↓↓↓
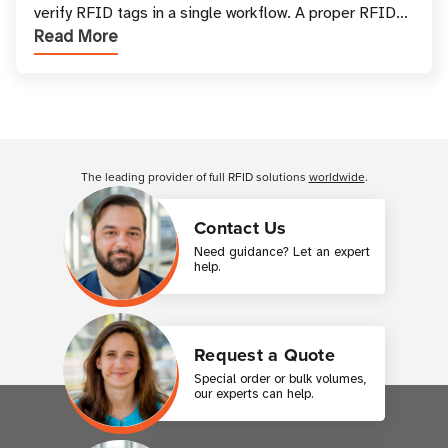
verify RFID tags in a single workflow. A proper RFID
Read More
printer setup ensures that printed inform
Customer Reviews
The leading provider of full RFID solutions
worldwide
.
Contact Us
Need guidance? Let an expert
help.
Request a Quote
Special order or bulk volumes,
our experts can help.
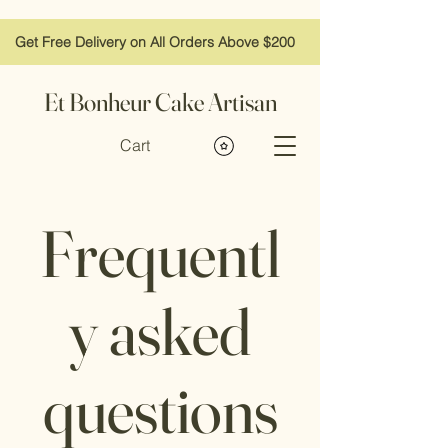
Get Free Delivery on All Orders Above $200
Et Bonheur Cake Artisan
Cart
Frequentl
y asked
questions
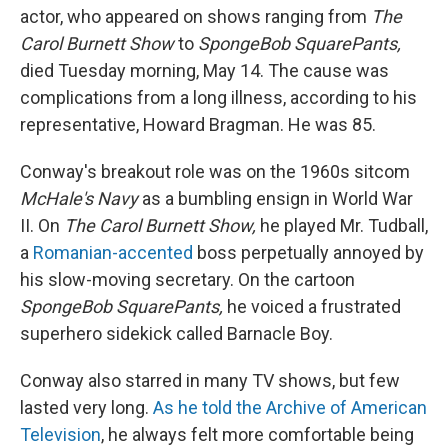
actor, who appeared on shows ranging from
The
Carol Burnett Show
to
SpongeBob SquarePants,
died Tuesday morning, May 14. The cause was
complications from a long illness, according to his
representative, Howard Bragman. He was 85.
Conway's breakout role was on the 1960s sitcom
McHale's Navy
as a bumbling ensign in World War
II. On
The Carol Burnett Show,
he played Mr. Tudball,
a
Romanian-accented
boss perpetually annoyed by
his slow-moving secretary. On the cartoon
SpongeBob SquarePants,
he voiced a frustrated
superhero sidekick called Barnacle Boy.
Conway also starred in many TV shows, but few
lasted very long.
As he told the Archive of American
Television
, he always felt more comfortable being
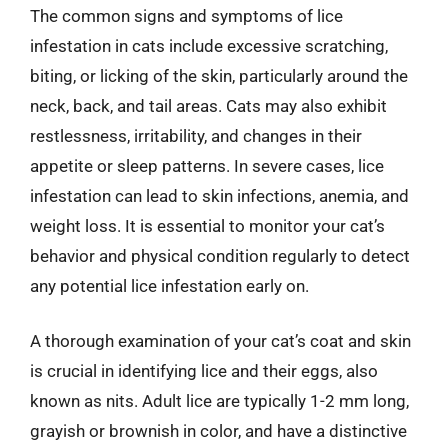
The common signs and symptoms of lice
infestation in cats include excessive scratching,
biting, or licking of the skin, particularly around the
neck, back, and tail areas. Cats may also exhibit
restlessness, irritability, and changes in their
appetite or sleep patterns. In severe cases, lice
infestation can lead to skin infections, anemia, and
weight loss. It is essential to monitor your cat’s
behavior and physical condition regularly to detect
any potential lice infestation early on.
A thorough examination of your cat’s coat and skin
is crucial in identifying lice and their eggs, also
known as nits. Adult lice are typically 1-2 mm long,
grayish or brownish in color, and have a distinctive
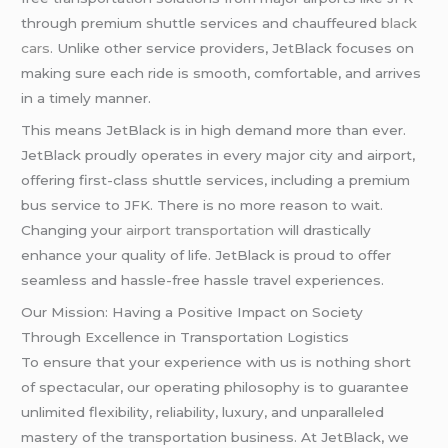
through premium shuttle services and chauffeured
black
cars
. Unlike other service providers, JetBlack focuses on
making sure each ride is smooth, comfortable, and arrives
in a timely manner.
This means JetBlack is in high demand more than ever.
JetBlack proudly operates in every major city and airport,
offering first-class shuttle services, including a premium
bus service to JFK. There is no more reason to wait.
Changing your
airport transportation
will drastically
enhance your quality of life. JetBlack is proud to offer
seamless and hassle-free hassle travel experiences.
Our Mission: Having a Positive Impact on Society
Through Excellence in Transportation Logistics
To ensure that your experience with us is nothing short
of spectacular, our operating philosophy is to guarantee
unlimited flexibility, reliability, luxury, and unparalleled
mastery of the transportation business. At JetBlack, we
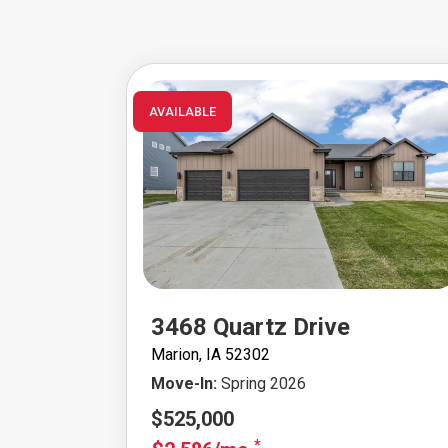
AVAILABLE
3468 Quartz Drive
Marion, IA 52302
Move-In:
Spring 2026
$525,000
*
↑↑↑
#### Directions for this task:
Word for word, give the entries above again, with no images included.

#### Answer to this task:
verify RFID tags in a single workflow. A proper RFID
Read More
printer setup ensures that printed inform
Customer Reviews
The leading provider of full RFID solutions
worldwide
.
Contact Us
Need guidance? Let an expert
help.
Request a Quote
Special order or bulk volumes,
our experts can help.
Get Free Delivery on All Orders Above $200
Et Bonheur Cake Artisan
Cart
Frequentl
y asked
questions
actor, who appeared on shows ranging from
The
Carol Burnett Show
to
SpongeBob SquarePants,
died Tuesday morning, May 14. The cause was
complications from a long illness, according to his
representative, Howard Bragman. He was 85.
Conway's breakout role was on the 1960s sitcom
McHale's Navy
as a bumbling ensign in World War
II. On
The Carol Burnett Show,
he played Mr. Tudball,
a
Romanian-accented
boss perpetually annoyed by
his slow-moving secretary. On the cartoon
SpongeBob SquarePants,
he voiced a frustrated
superhero sidekick called Barnacle Boy.
Conway also starred in many TV shows, but few
lasted very long.
As he told the Archive of American
Television
, he always felt more comfortable being
The common signs and symptoms of lice
infestation in cats include excessive scratching,
biting, or licking of the skin, particularly around the
neck, back, and tail areas. Cats may also exhibit
restlessness, irritability, and changes in their
appetite or sleep patterns. In severe cases, lice
infestation can lead to skin infections, anemia, and
weight loss. It is essential to monitor your cat’s
behavior and physical condition regularly to detect
any potential lice infestation early on.
A thorough examination of your cat’s coat and skin
is crucial in identifying lice and their eggs, also
known as nits. Adult lice are typically 1-2 mm long,
grayish or brownish in color, and have a distinctive
through premium shuttle services and chauffeured
black
cars
. Unlike other service providers, JetBlack focuses on
making sure each ride is smooth, comfortable, and arrives
in a timely manner.
This means JetBlack is in high demand more than ever.
JetBlack proudly operates in every major city and airport,
offering first-class shuttle services, including a premium
bus service to JFK. There is no more reason to wait.
Changing your
airport transportation
will drastically
enhance your quality of life. JetBlack is proud to offer
seamless and hassle-free hassle travel experiences.
Our Mission: Having a Positive Impact on Society
Through Excellence in Transportation Logistics
To ensure that your experience with us is nothing short
of spectacular, our operating philosophy is to guarantee
unlimited flexibility, reliability, luxury, and unparalleled
mastery of the transportation business. At JetBlack, we
AVAILABLE
3468 Quartz Drive
Marion, IA 52302
Move-In:
Spring 2026
$525,000
*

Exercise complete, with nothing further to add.